The Stasi would also break into suspects' homes and spray the floor with scandium-46. When people walked through, the radioactive chemical would stick to their shoes, and they would leave radioactive footprints wherever they went. The Stasi would then follow the suspects through crowds with Geiger counters tucked in their armpits.

So, in a world of spy dust and exploding seashells, a sonic weapon doesn’t sound so far-fetched.

Alternative theories

But for Houghton, some of the specifics of the alleged Cuban sonic weapons plot don’t add up.

“The Cuban intelligence agency is very good, but they don’t have a ton of resources,” he says. And no doubt, developing a sophisticated sonic weapon would require a lot of cash.

“That said, they have some very rich friends.” 

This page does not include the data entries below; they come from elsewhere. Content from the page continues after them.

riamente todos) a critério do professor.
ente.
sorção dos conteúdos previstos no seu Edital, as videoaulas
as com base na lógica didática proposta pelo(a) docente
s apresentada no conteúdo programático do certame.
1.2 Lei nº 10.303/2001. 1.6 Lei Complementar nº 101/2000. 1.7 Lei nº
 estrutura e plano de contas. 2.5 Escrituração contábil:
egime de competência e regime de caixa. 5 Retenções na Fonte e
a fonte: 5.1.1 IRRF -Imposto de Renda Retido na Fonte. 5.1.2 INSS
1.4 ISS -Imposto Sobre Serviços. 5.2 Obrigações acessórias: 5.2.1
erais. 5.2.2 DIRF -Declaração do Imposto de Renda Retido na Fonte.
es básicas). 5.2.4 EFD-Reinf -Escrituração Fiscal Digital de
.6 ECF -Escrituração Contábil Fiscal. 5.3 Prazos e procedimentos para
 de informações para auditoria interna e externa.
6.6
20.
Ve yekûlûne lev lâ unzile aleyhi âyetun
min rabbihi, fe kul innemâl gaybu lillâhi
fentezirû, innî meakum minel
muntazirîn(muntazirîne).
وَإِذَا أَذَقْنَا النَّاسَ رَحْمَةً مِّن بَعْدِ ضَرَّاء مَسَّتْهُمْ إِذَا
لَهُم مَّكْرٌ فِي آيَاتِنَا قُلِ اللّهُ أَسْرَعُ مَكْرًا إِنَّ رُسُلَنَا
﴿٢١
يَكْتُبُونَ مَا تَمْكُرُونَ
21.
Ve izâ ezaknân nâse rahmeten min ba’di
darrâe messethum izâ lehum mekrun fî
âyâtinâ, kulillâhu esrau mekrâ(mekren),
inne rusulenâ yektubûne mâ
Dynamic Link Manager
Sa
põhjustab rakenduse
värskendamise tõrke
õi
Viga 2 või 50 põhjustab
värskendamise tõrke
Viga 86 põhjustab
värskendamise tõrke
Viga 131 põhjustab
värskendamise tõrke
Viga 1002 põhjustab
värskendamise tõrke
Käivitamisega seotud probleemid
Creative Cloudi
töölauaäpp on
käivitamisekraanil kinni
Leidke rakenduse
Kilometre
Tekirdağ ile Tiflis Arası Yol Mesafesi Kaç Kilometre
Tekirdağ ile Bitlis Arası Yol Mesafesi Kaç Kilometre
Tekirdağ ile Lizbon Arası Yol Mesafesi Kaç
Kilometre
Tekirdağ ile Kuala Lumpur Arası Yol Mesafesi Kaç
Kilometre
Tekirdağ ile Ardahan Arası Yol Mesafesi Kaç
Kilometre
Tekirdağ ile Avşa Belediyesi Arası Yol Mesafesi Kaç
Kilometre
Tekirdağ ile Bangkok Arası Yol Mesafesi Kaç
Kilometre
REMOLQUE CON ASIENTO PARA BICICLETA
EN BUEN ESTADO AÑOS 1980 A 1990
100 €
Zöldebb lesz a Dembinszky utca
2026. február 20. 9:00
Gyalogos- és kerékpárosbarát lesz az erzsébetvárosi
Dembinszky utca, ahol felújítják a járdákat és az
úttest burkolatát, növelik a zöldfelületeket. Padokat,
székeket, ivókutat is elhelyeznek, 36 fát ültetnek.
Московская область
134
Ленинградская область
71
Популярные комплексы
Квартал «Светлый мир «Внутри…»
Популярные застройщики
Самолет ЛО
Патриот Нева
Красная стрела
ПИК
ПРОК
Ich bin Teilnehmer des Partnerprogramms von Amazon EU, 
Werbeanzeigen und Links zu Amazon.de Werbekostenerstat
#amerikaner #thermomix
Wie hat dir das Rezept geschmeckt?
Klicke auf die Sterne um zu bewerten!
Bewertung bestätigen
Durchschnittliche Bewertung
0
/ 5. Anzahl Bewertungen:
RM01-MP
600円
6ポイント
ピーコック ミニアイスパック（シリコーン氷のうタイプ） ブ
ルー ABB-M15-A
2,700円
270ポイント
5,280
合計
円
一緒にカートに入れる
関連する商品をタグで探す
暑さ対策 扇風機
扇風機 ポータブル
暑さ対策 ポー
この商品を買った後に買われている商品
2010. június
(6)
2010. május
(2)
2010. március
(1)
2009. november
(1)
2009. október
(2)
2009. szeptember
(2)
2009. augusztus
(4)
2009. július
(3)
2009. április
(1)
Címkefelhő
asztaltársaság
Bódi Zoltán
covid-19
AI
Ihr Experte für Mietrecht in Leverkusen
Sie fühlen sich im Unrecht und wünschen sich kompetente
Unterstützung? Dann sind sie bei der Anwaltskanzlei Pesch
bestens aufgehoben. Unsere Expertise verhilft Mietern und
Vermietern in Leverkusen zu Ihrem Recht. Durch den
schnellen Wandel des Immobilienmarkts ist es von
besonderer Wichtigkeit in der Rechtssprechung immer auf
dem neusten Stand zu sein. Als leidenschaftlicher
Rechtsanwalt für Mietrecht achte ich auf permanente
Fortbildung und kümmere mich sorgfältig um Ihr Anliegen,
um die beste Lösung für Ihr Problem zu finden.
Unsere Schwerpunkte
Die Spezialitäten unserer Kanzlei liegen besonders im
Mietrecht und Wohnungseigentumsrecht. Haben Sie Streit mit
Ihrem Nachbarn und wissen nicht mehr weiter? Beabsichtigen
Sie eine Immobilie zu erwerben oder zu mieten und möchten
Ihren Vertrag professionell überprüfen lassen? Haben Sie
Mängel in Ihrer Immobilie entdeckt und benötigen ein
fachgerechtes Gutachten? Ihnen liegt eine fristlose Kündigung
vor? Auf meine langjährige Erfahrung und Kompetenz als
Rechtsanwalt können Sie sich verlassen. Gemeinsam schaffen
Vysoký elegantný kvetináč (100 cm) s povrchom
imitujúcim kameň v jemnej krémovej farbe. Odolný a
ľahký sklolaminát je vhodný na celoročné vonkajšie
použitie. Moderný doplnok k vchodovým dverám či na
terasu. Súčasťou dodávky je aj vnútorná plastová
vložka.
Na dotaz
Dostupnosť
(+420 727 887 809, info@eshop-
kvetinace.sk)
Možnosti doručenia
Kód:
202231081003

Houghton suspects the Russians are behind this latest incident.

He thinks the most likely scenario is that this was a beta test of new Russian technology that went bad. He says the Cubans have no incentive to cause American diplomats permanent damage. "They were probably like, 'Let’s just make the [Americans] throw up,' and then, "Oh wow, whoops!" It went way too far."

There are other theories floating around, too — that it wasn’t a sonic weapon at all, but maybe a virus, poison or radiation.

“I mean, we have no proof of any of this,” says Houghton. “But it’s fun to speculate.”